The first came against Blackburn in 2004, when he fractured his tibia and fibula in seemingly innocuous circumstances, an incident which was expected to rule him out for the season.
He returned just six months later, however, coming on as substitute against Juventus in the Champions League quarter-final in April 2005. He scored both of Liverpool's goals in their final Premier League match of the campaign against Aston Villa, a 2-1 victory, and converted a penalty in the Champions League final shoot-out.
After that, Cisse broke his leg again while on international duty for France during a friendly against China, and barely played for Liverpool again. After leaving Anfield he represented nine clubs in France, England, Greece, Italy, Russia and the Indian Ocean island of Reunion before retiring in 2015.
An intriguing character, Cisse has been entitled Lord of the Manor of Frodsham, refused the local hunt permission to use his land, starred in a French comedy film and TF1's version of Strictly Come Dancing, launched a clothing range, been questioned over an alleged extortion plot (he denies any involvement), and converted from Islam to Catholicism. He's now a DJ.
NEXT: Rafa the gaffer
Manager: Rafael Benitez
Benitez joined Liverpool from Valencia, where he'd won two league titles and a UEFA Cup, to replace Gerard Houllier in 2004.

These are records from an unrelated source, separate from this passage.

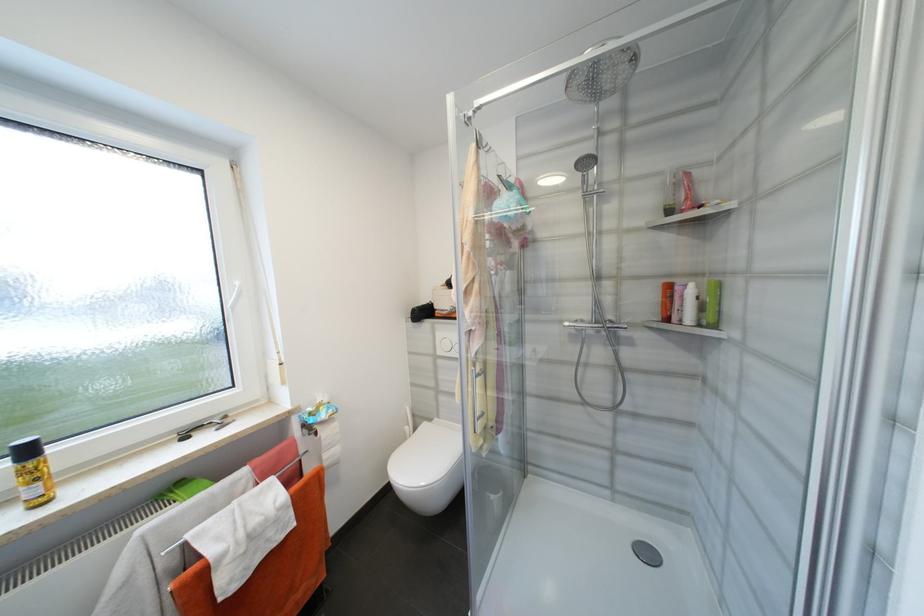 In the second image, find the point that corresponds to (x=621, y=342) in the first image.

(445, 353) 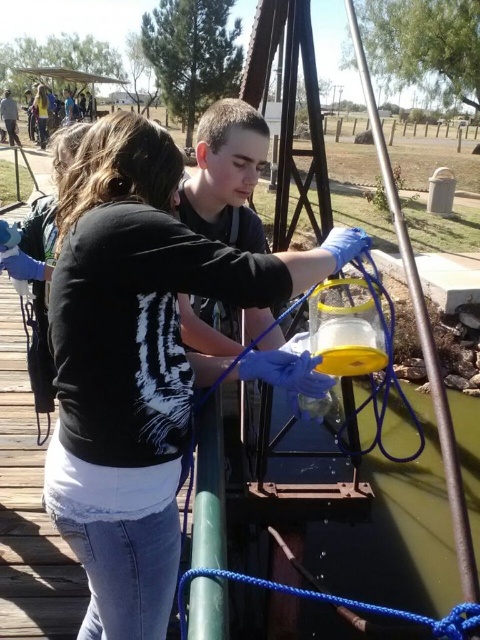 Is blue braided rope at lower center thinner than gray fabric shirt at upper left?

Yes.

Between blue braided rope at lower center and gray fabric shirt at upper left, which one has less height?

blue braided rope at lower center

Between point (276, 589) and point (3, 122), which one is positioned in front?

Point (276, 589) is in front.

Find the location of a particular element. blue braided rope at lower center is located at coordinates (340, 604).

The image size is (480, 640). Find the location of `matte black shirt at center`. matte black shirt at center is located at coordinates (139, 362).

Which is behind, point (159, 161) or point (4, 102)?

Point (4, 102)

Locate an element on the screen. matte black shirt at center is located at coordinates (139, 362).

Does matte black shirt at center appear on the right side of blue braided rope at lower center?

No, matte black shirt at center is not to the right of blue braided rope at lower center.

Does matte black shirt at center have a greater height compared to blue braided rope at lower center?

Correct, matte black shirt at center is much taller as blue braided rope at lower center.

Which is in front, point (78, 348) or point (235, 572)?

Positioned in front is point (78, 348).

Identify the location of matte black shirt at center. Image resolution: width=480 pixels, height=640 pixels. (139, 362). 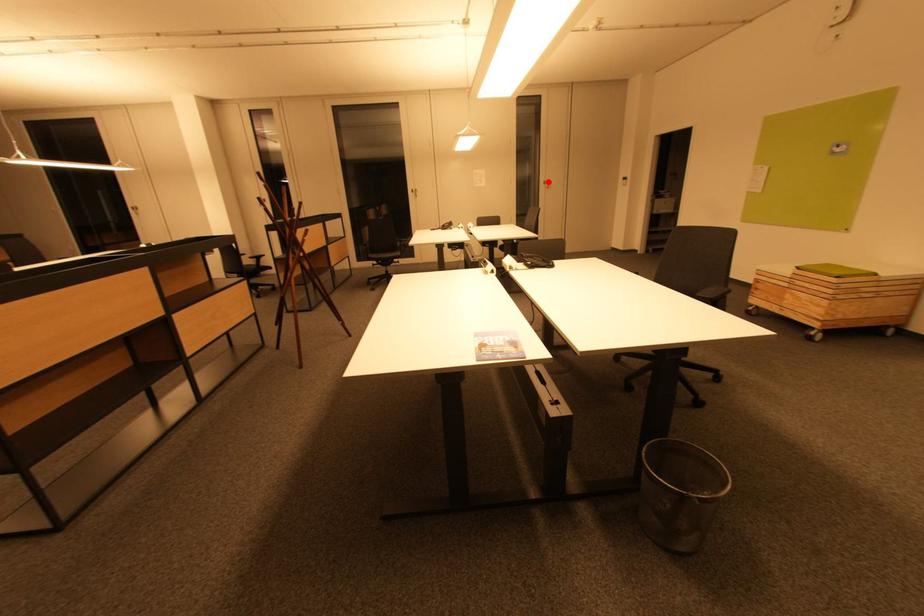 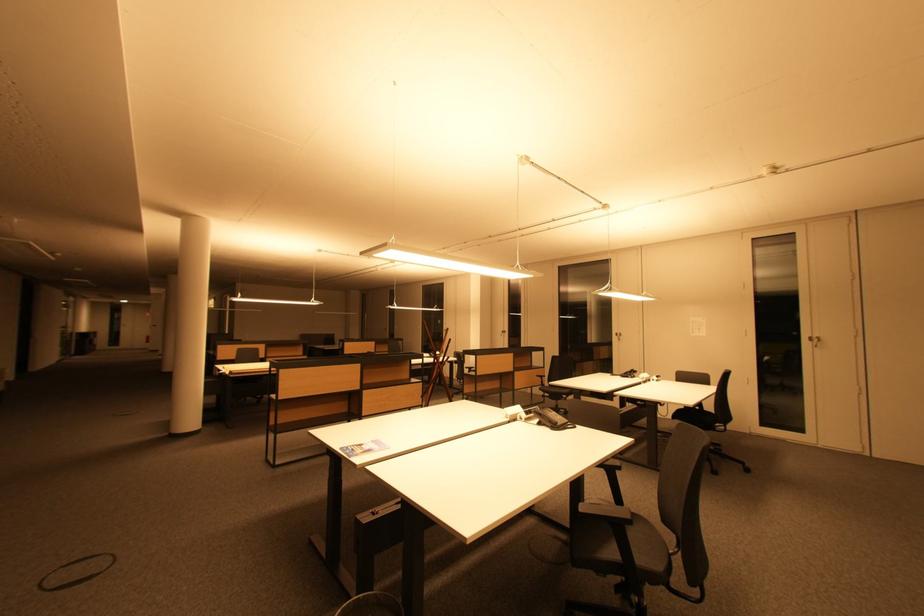 Locate, in the second image, the point that corresponds to the highlighted location in the first image.

(815, 338) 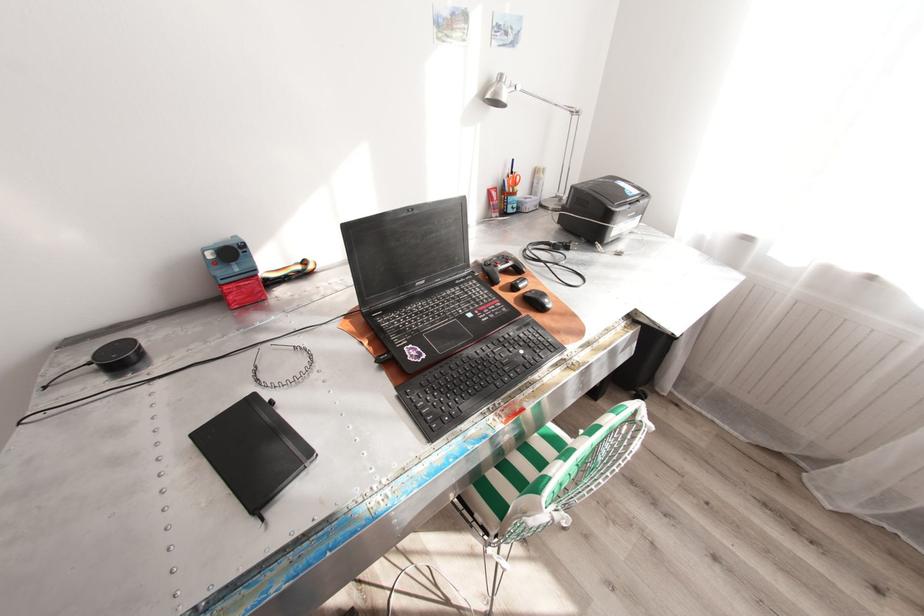 The image size is (924, 616). Describe the element at coordinates (500, 92) in the screenshot. I see `the silver lamp head` at that location. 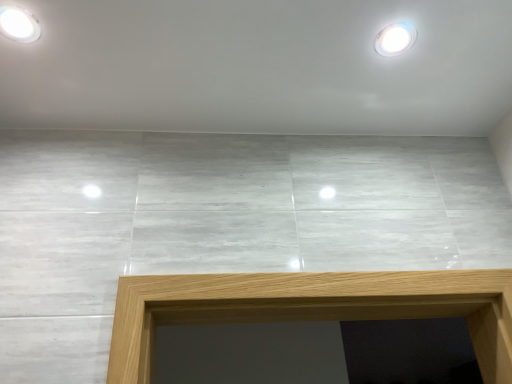 The width and height of the screenshot is (512, 384). Describe the element at coordinates (259, 67) in the screenshot. I see `white marble tiles at upper center` at that location.

Find the location of a particular element. The width and height of the screenshot is (512, 384). white marble tiles at upper center is located at coordinates (259, 67).

Image resolution: width=512 pixels, height=384 pixels. Find the location of `white marble tiles at upper center`. white marble tiles at upper center is located at coordinates (259, 67). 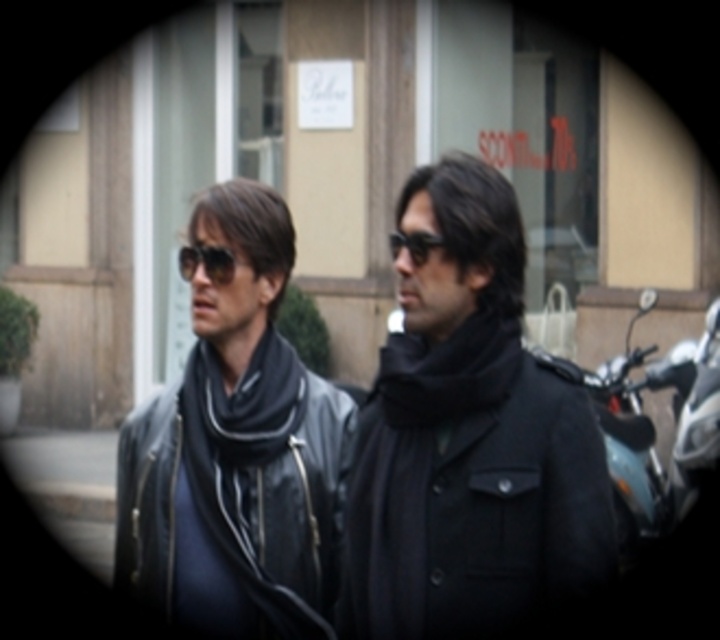 Question: Is black leather jacket at center above black leather jacket at left?

Choices:
 (A) yes
 (B) no

Answer: (A)

Question: Which of the following is the closest to the observer?

Choices:
 (A) black leather jacket at center
 (B) black soft scarf at left
 (C) black reflective sunglasses at center
 (D) black leather jacket at left

Answer: (A)

Question: Does black leather jacket at center have a larger size compared to black leather jacket at left?

Choices:
 (A) no
 (B) yes

Answer: (B)

Question: Is black leather jacket at center behind black soft scarf at left?

Choices:
 (A) yes
 (B) no

Answer: (B)

Question: Which object appears farthest from the camera in this image?

Choices:
 (A) matte black jacket at center
 (B) black leather jacket at left

Answer: (B)

Question: Based on their relative distances, which object is nearer to the black leather jacket at left?

Choices:
 (A) black soft scarf at left
 (B) black leather jacket at center

Answer: (A) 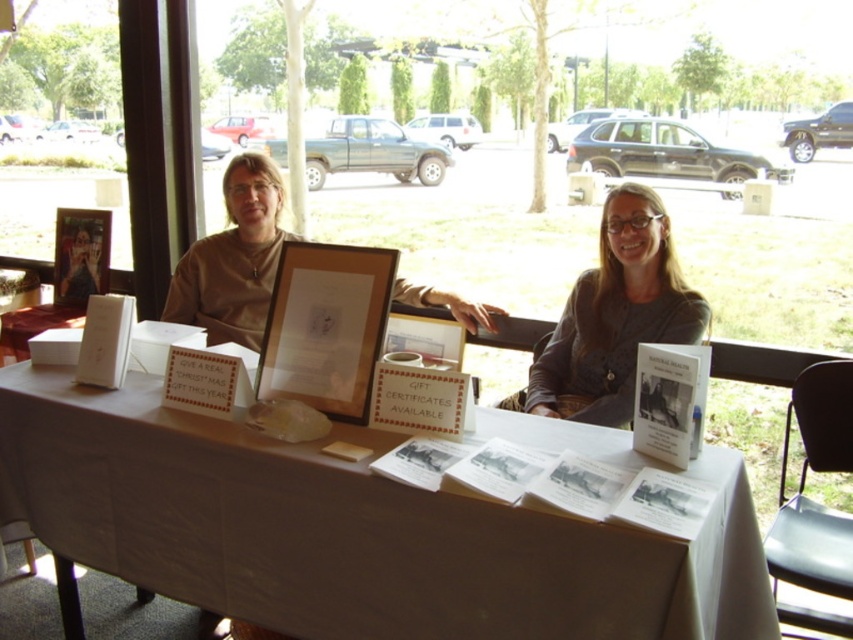 Question: Which object is positioned farthest from the wooden frame at center?

Choices:
 (A) matte glass picture frame at center
 (B) white wood table at center

Answer: (A)

Question: Does gray denim jacket at center appear on the right side of matte glass picture frame at center?

Choices:
 (A) no
 (B) yes

Answer: (B)

Question: Which of the following is the farthest from the observer?

Choices:
 (A) (62, 272)
 (B) (648, 320)
 (C) (463, 300)

Answer: (A)

Question: Among these points, which one is farthest from the camera?

Choices:
 (A) (451, 524)
 (B) (86, 284)
 (C) (677, 268)

Answer: (B)

Question: Is gray denim jacket at center bigger than wooden frame at center?

Choices:
 (A) no
 (B) yes

Answer: (B)

Question: Is gray denim jacket at center below wooden frame at center?

Choices:
 (A) yes
 (B) no

Answer: (B) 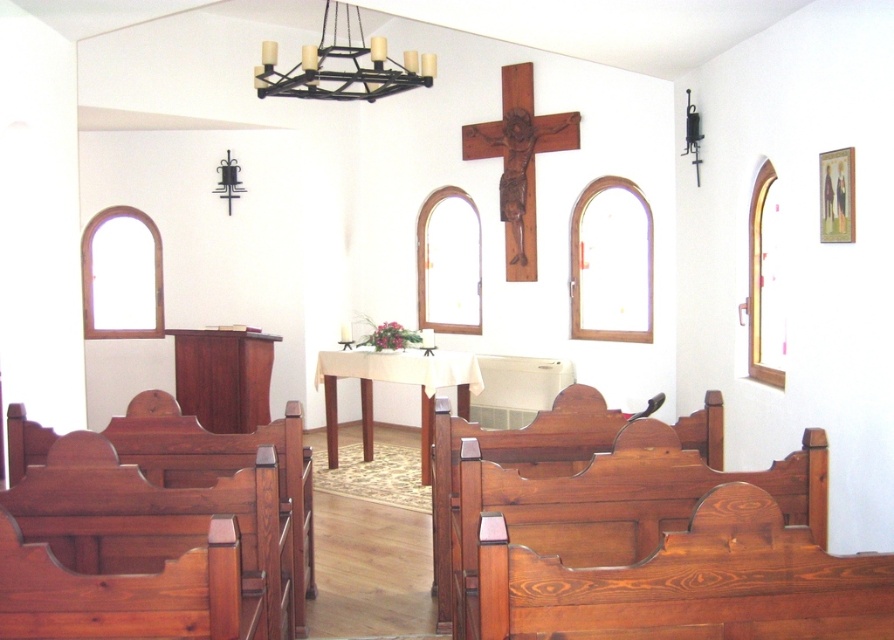 Does polished wood church bench at lower left have a lesser width compared to wooden crucifix at center?

Incorrect, polished wood church bench at lower left's width is not less than wooden crucifix at center's.

Is polished wood church bench at lower left wider than wooden crucifix at center?

Indeed, polished wood church bench at lower left has a greater width compared to wooden crucifix at center.

Which is behind, point (294, 538) or point (529, 173)?

The point (529, 173) is more distant.

Locate an element on the screen. This screenshot has width=894, height=640. polished wood church bench at lower left is located at coordinates (171, 497).

Does wooden crucifix at center have a lesser height compared to black metal chandelier at upper center?

No.

Is point (504, 170) closer to camera compared to point (428, 60)?

No, it is not.

You are a GUI agent. You are given a task and a screenshot of the screen. Output one action in this format:
    pyautogui.click(x=<x>, y=<y>)
    Task: Click on the wooden crucifix at center
    
    Given the screenshot: What is the action you would take?
    pyautogui.click(x=519, y=161)

Does polished wood church bench at lower right appear under black metal chandelier at upper center?

Correct, polished wood church bench at lower right is located below black metal chandelier at upper center.

Does point (558, 568) come behind point (409, 80)?

No, (558, 568) is closer to viewer.

Between point (521, 467) and point (270, 52), which one is positioned behind?

The point (270, 52) is behind.

The width and height of the screenshot is (894, 640). What are the coordinates of `polished wood church bench at lower right` in the screenshot? It's located at (639, 538). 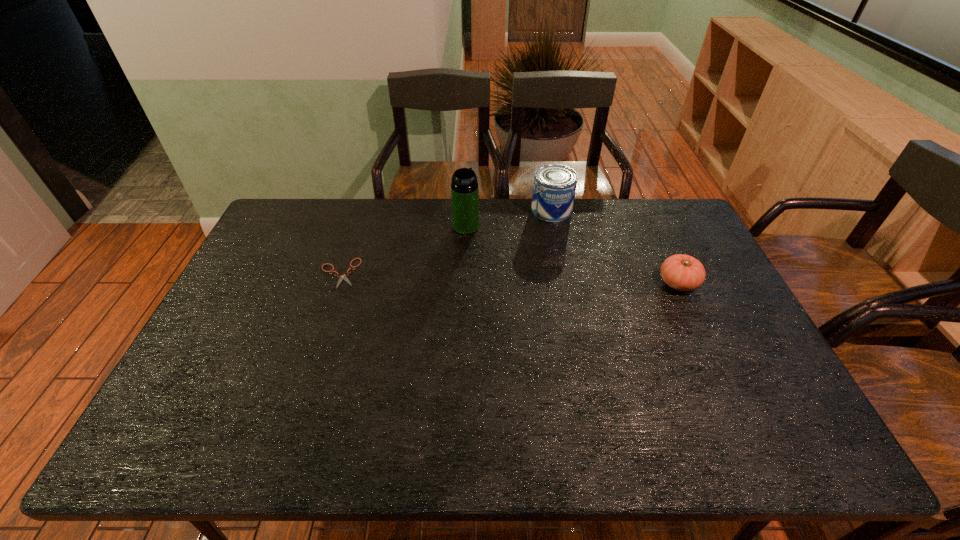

It was a rather turbulent time at Anfield: Michael Owen departed for Real Madrid a short time later, while there were also numerous reports linking Steven Gerrard to Chelsea.
"Rafa the gaffer" guided Liverpool to Champions League success in 2005 and an FA Cup triumph the following season, much to the fans' delight. He then came within four points of a first league title in almost two decades in 2009, eventually finishing second behind Manchester United.
But from there things quickly went south. A seventh-place finish in the league, combined with early exits from the cup competitions, led to his dismissal in 2010. Stints at Inter, Chelsea, Napoli and Real Madrid followed, before he joined Newcastle in March 2016.